## [THE PROBLEM]
Exact copy, no pictures: return only the lines below from the line with "Поблагодарили 1,053 раз(а) в 116" up to and including the line with "къща Bertone, който".

## [GIVEN DATA]
Segment Open
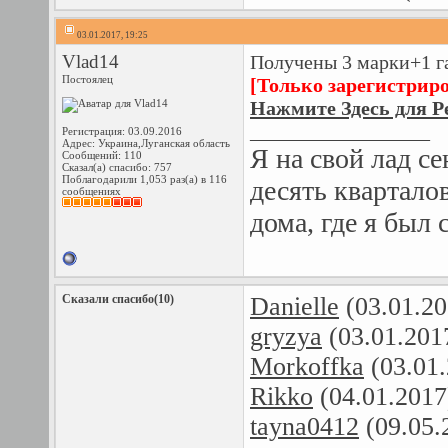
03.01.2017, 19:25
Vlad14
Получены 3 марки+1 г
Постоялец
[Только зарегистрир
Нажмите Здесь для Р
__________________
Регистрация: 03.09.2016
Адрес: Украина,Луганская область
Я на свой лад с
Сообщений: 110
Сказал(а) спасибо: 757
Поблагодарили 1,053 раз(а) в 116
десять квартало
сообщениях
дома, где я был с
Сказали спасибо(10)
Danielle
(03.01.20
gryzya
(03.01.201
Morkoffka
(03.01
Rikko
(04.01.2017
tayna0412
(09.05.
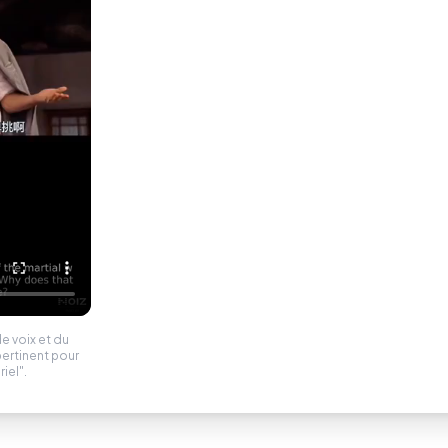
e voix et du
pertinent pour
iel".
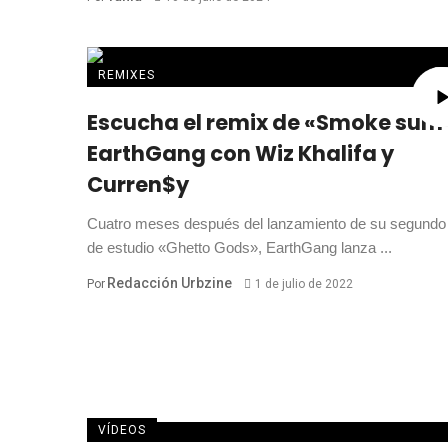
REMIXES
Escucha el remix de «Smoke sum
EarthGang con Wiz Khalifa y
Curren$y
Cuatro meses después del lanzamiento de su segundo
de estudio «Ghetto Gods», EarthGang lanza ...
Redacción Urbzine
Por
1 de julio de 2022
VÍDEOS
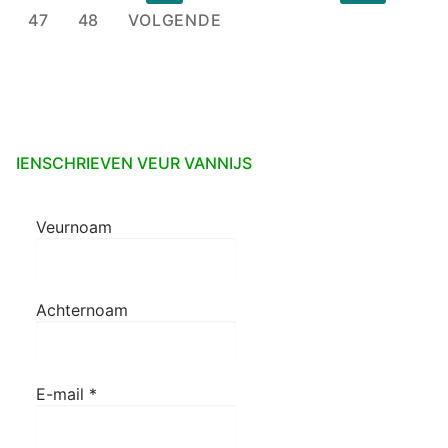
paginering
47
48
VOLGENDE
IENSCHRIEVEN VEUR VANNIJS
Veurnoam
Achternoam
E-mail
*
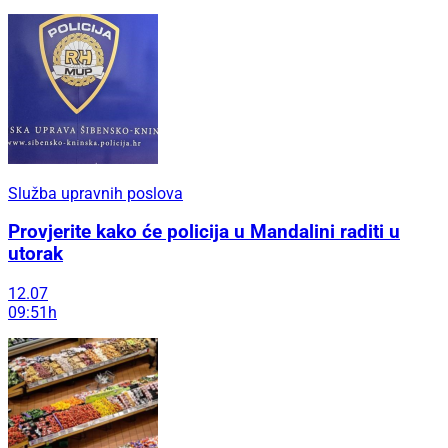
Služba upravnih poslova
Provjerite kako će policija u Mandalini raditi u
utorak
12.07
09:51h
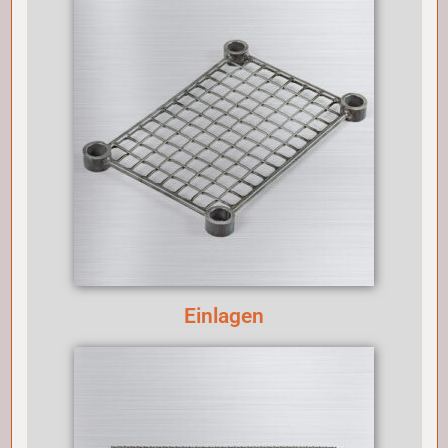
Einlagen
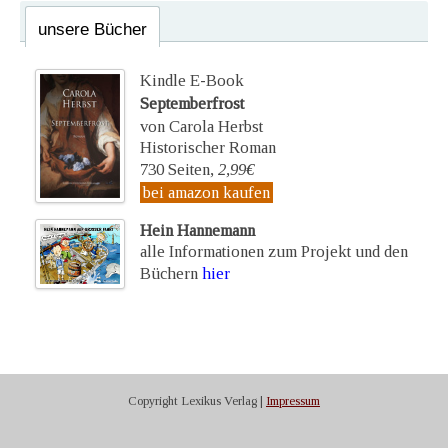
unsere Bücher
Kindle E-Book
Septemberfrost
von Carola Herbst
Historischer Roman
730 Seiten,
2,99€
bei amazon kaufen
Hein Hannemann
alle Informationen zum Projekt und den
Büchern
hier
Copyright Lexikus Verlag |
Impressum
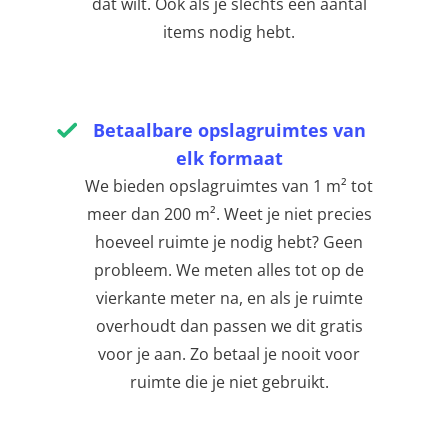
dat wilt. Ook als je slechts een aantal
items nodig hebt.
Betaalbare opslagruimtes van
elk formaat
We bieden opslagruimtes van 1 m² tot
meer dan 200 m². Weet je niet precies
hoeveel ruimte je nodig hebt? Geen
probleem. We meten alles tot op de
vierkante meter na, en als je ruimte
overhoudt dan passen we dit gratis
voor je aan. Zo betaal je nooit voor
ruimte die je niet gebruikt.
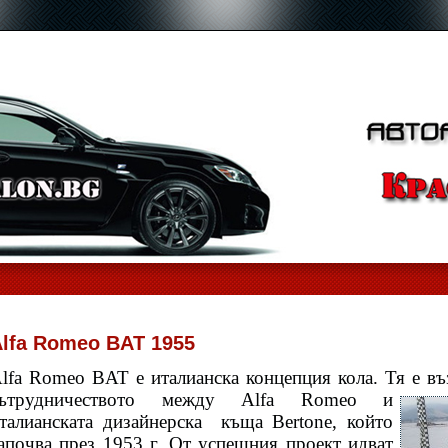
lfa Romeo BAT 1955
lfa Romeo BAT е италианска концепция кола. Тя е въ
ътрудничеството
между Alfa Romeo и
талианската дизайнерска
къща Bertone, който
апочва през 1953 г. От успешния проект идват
Segment Closed
## [WRITTEN SOLUTION]
Поблагодарили 1,053 раз(а) в 116
десять квартало
сообщениях
дома, где я был с
Сказали спасибо(10)
Danielle
(03.01.20
gryzya
(03.01.201
Morkoffka
(03.01
Rikko
(04.01.2017
tayna0412
(09.05.
e voix et du
pertinent pour
iel".
REMIXES
Escucha el remix de «Smoke sum
EarthGang con Wiz Khalifa y
Curren$y
Cuatro meses después del lanzamiento de su segundo
de estudio «Ghetto Gods», EarthGang lanza ...
Redacción Urbzine
Por
1 de julio de 2022
VÍDEOS
paginering
47
48
VOLGENDE
IENSCHRIEVEN VEUR VANNIJS
Veurnoam
Achternoam
E-mail
*
Služba upravnih poslova
Provjerite kako će policija u Mandalini raditi u
utorak
12.07
09:51h
Einlagen
unsere Bücher
Kindle E-Book
Septemberfrost
von Carola Herbst
Historischer Roman
730 Seiten,
2,99€
bei amazon kaufen
Hein Hannemann
alle Informationen zum Projekt und den
Büchern
hier
Copyright Lexikus Verlag |
Impressum
dat wilt. Ook als je slechts een aantal
items nodig hebt.
Betaalbare opslagruimtes van
elk formaat
We bieden opslagruimtes van 1 m² tot
meer dan 200 m². Weet je niet precies
hoeveel ruimte je nodig hebt? Geen
probleem. We meten alles tot op de
vierkante meter na, en als je ruimte
overhoudt dan passen we dit gratis
voor je aan. Zo betaal je nooit voor
ruimte die je niet gebruikt.
lfa Romeo BAT 1955
lfa Romeo BAT е италианска концепция кола. Тя е въ
ътрудничеството
между Alfa Romeo и
талианската дизайнерска
къща Bertone, който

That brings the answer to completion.